Night terrors are a different and more concerning issue, Chambers says, “because [they] might prevent you from fully waking up and when you do wake up, you might feel disoriented. It happens during [the] Non-Rapid Eye Movement phase of sleep. Some even experience a type of paralysis where they try to wake up from the night terror but can’t. Unlike nightmares, people who experience night terrors most often have no recollection of what it was about.”

How to reduce frequency of nightmares

Rohrscheib says it’s imperative to manage your stress if you suffer from frequent nightmares.

“Techniques to control stress include seeking therapy, practising self care, meditating, exercising and, if necessary, going on anti-anxiety medications,” she says. “Making sure you practise good sleep hygiene and getting enough sleep nightly can also help because sleep deprivation can make nightmares worse. Finally, maintaining health by eating right and exercising can reduce cortisol levels and help reduce health conditions like sleep apnea that also increase nightmares.”

Dr. Fran Walfish, a leading couples, relationship and family psychologist and an author in Beverly Hills, Calif., takes an interpretive approach to understanding and managing nightmares.

“How YOU feel in the dream is the key to how you are feeling in real life,” she explains.

“If you dream that you’re cheating on your boyfriend or having sex with your BFF, you need to ask yourself how YOU felt during the dream.

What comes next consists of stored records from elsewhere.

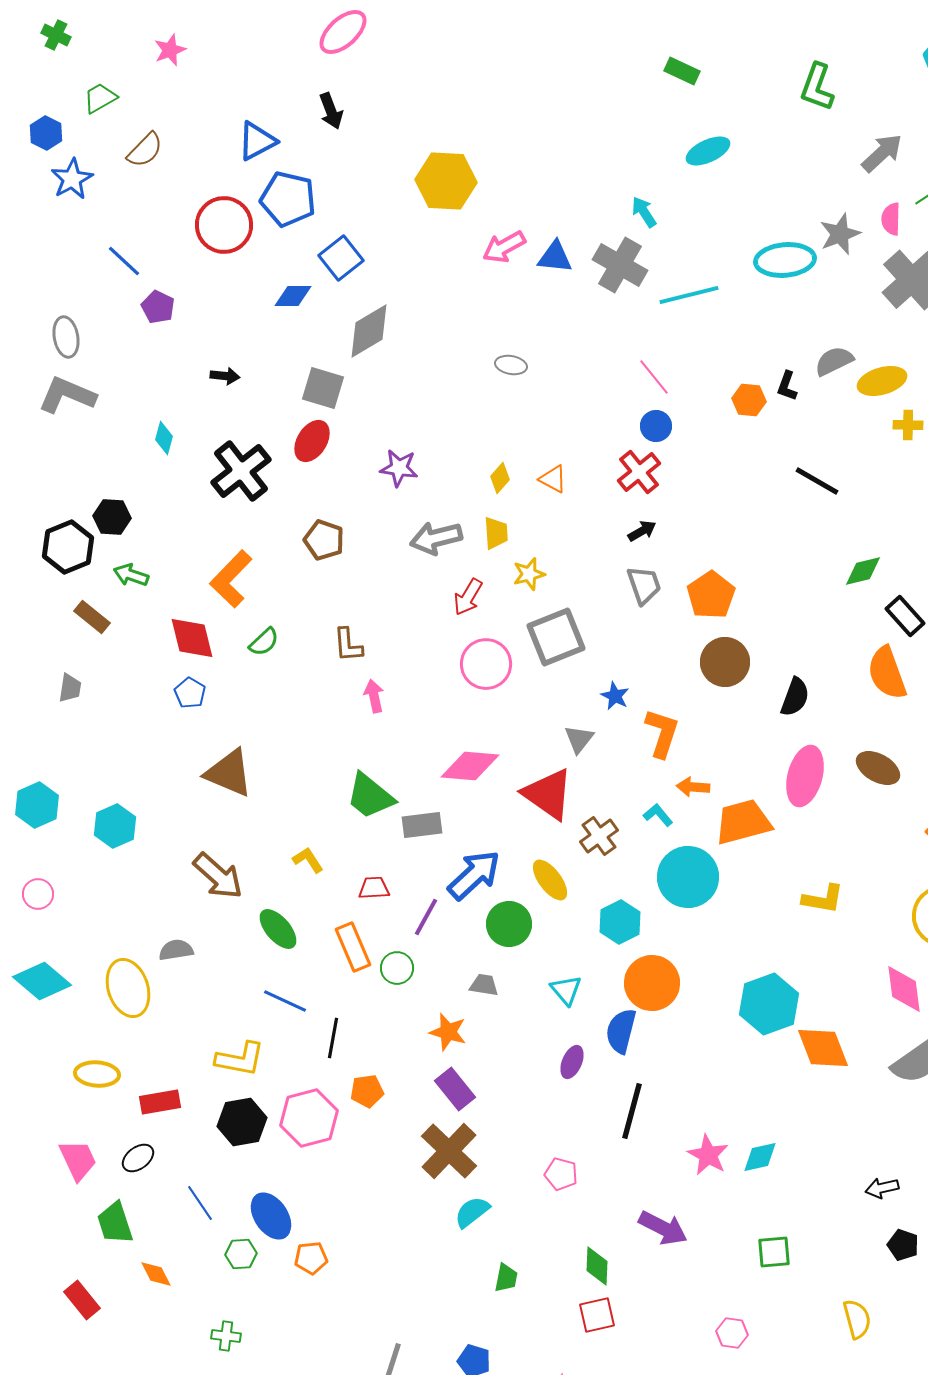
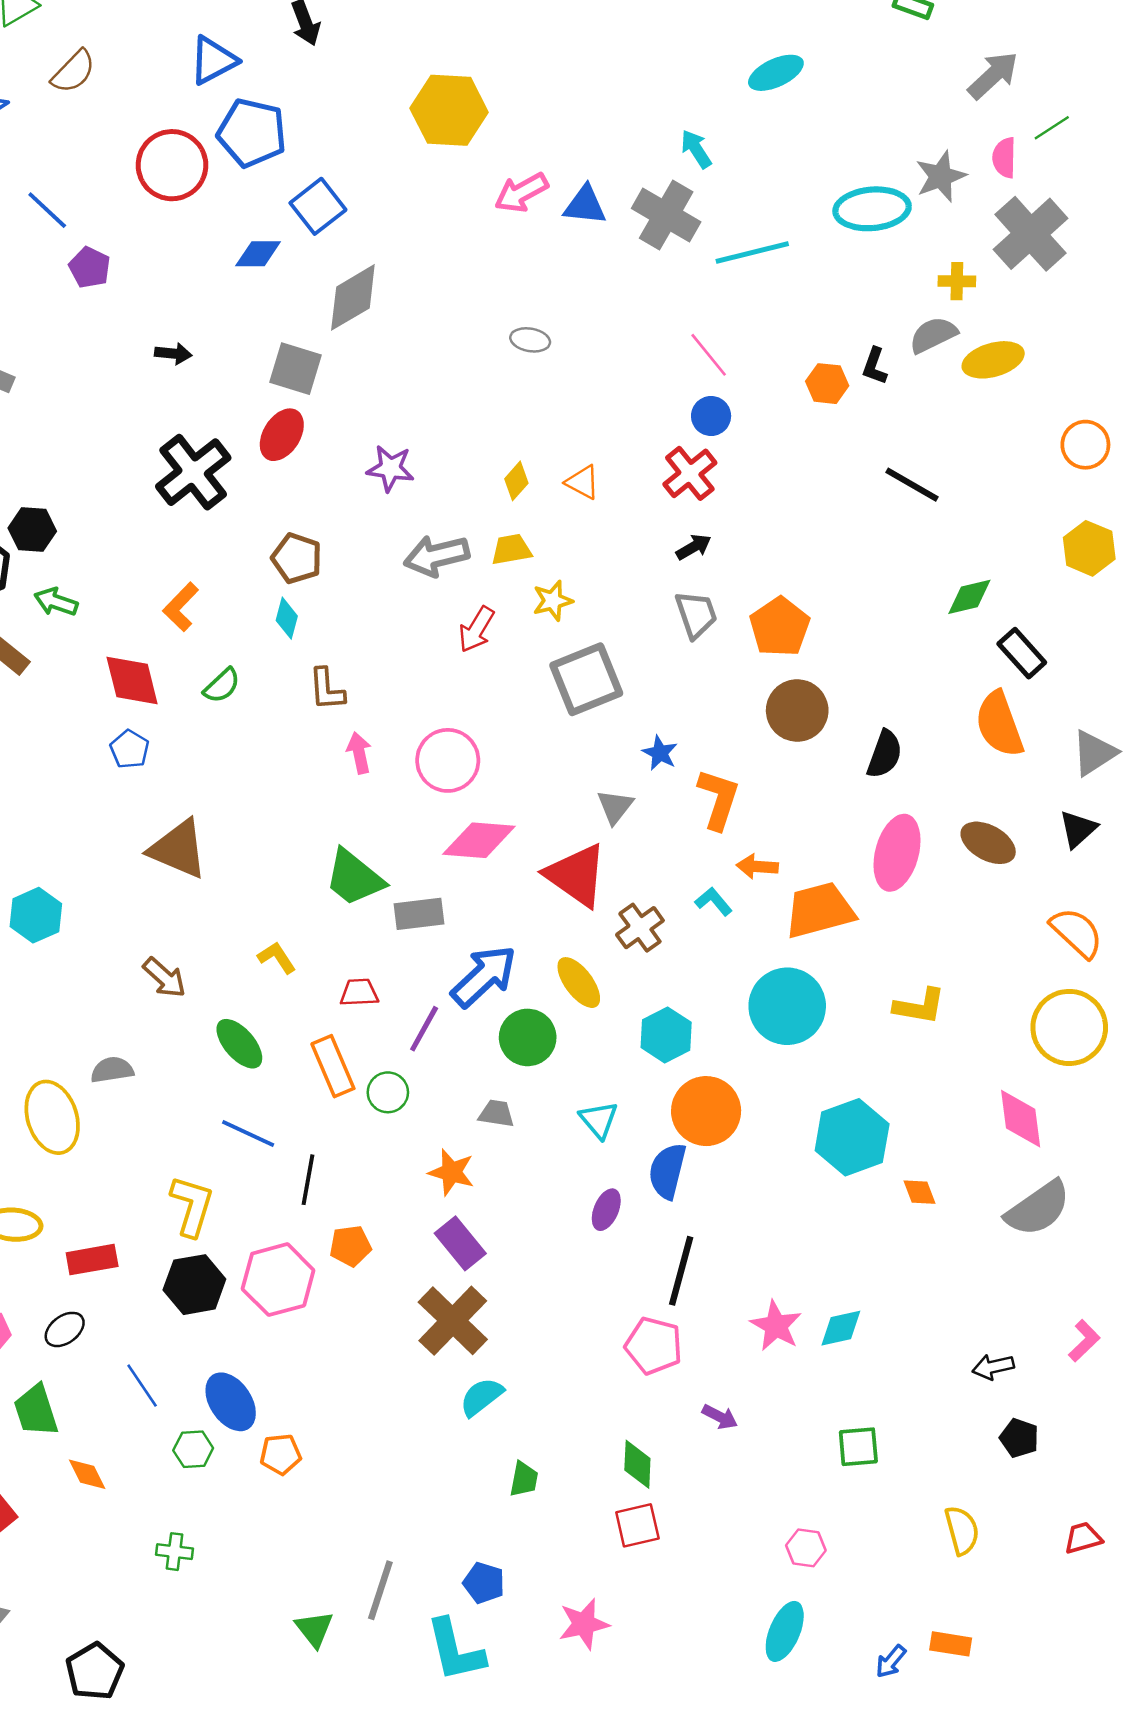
yellow cross: (908, 425) -> (957, 281), moved
cyan diamond: (164, 438) -> (287, 618), moved
yellow trapezoid: (496, 533) -> (511, 550), turned -96
orange L-shape: (231, 579) -> (181, 607), size x0.7
pink circle: (486, 664) -> (448, 760), moved
brown arrow: (218, 876) -> (164, 978), size x0.7
cyan circle: (688, 877) -> (787, 1006), moved
orange diamond: (823, 1048) -> (919, 1192), size x0.5
yellow L-shape: (240, 1059) -> (192, 1206), turned -84
pink pentagon: (561, 1174) -> (654, 1346), moved, size x1.4
purple arrow: (663, 1228) -> (720, 1417), size x0.6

For instance, you may have felt a euphoric sense of abandon and freedom. Could you be feeling constricted within your relationship and wanting more freedom? Or, perhaps you were riddled with guilty feelings in the dream. You need to ask yourself, where in your current life are you feeling guilty?”

Walfish adds, “Dreams are not predictions. They are metaphors and symbols for conflicts that we are struggling to wrestle with, make sense of and resolve.”

She shares more potential dream scenarios and their possible root causes: “Another example would be [if] someone dreams they kill their spouse. This may indicate intense unresolved or unexpressed anger,” Walfish says. “If you dream about being in high school, the question looms, were you happy in high school? Were you isolated? Popular, humiliated or ashamed? Where in your current life are those same feelings alive and operating? If you dream about getting into a car crash, where in your life now do you feel ‘out of control’ and about to lose it? These are the symbolic metaphors that the unconscious mind is wrestling with and attempting to resolve through our dreams.”